Sambil pulang, kami mampir ke toko satu lagi, namanya Toad Hall (bila berminat melihat, periksa link-nya di bagian “Toko Vinyl yang Kami Kunjungi”). Dahsyat sekali toko satu ini. Toko yang besar sekali ini menjual dua hal yang merupakan dunia saya: buku dan vinyl dalam jumlah ribuan. Rak berjajar di dinding dari atas ke bawah, juga di tengah-tengah. Ruangan untuk berjalan sempit. Di lantai bawah juga penuh dengan piringan hitam dan buku. Sayang saya tidak bisa berlama-lama, perut kami sudah kelaparan karena makan siang yang tertunda. Tetapi saya sempat menyabet dua vinyl dari situ. Album The Doors berjudul L.A Woman (1971, nomor 351 dari 500 Greatest Albums of All Time majalah Rolling Stone) dan album The B-52’s yang berjudul sama dengan nama grupnya (1979, nomor 151 dalam list RS 500 itu).
Sejarah toko ini menarik. Semula dimiliki sepasang suami istri. Sebelum menikah, sang suami memiliki toko vinyl dan sang istri memiliki toko buku. Dipertengahan tahun 1970-an mereka bertemu, menikah dan menggabungkan kedua toko itu menjadi satu. Tahun 2005 sang istri meninggal dunia. Sang suami begitu berduka, toko itu tutup setahun lamanya. Kemudian datang sepasang suami istri lain yang merasa kehilangan masa-masa menyenangkan mengunjungi toko itu sebelumnya. Mereka memutuskan membeli toko itu dan seluruh isinya, karena buat mereka bisnis buku dan musik adalah sesuatu yang menyenangkan dan mereka tahu banyak orang lain juga merasakan hal yang sama.

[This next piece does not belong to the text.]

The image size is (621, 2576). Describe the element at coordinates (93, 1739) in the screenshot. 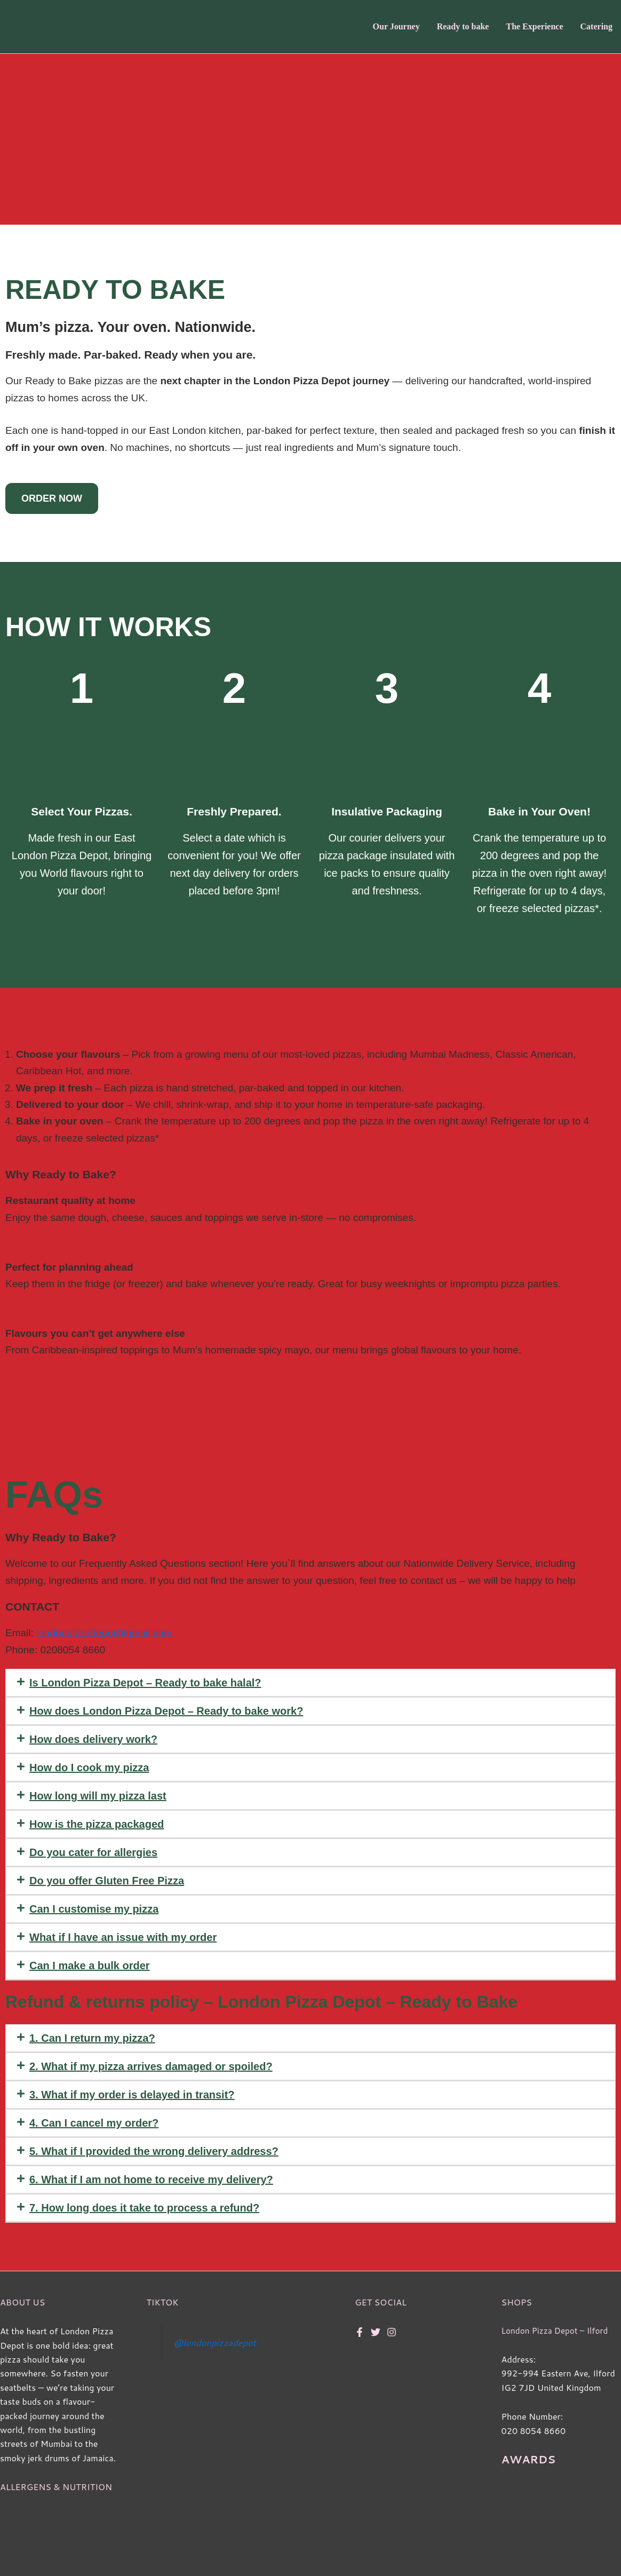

Ketika saya sedang mengeksplorasi rak-rak tempat vinyl, sang istri pemilik toko ini datang menghampiri: “don’t worry about the price, just bring what you like to the counter and we settle the price there”. Lalu berceritalah dia tentang toko ini. Inilah sesuatu yang menyenangkan selama saya menjalani hobi mengumpulkan vinyl akhir-akhir ini. Saya bertemu banyak orang, pemilik toko, yang memiliki passion untuk dunia musik, ramah, rendah hati, dan antusias bercerita macam-macam hal. Pergi ke toko vinyl saya merasakan interaksi yang hangat, bukan sekedar bayar barang yang kita beli di kasir seperti di toko-toko modern.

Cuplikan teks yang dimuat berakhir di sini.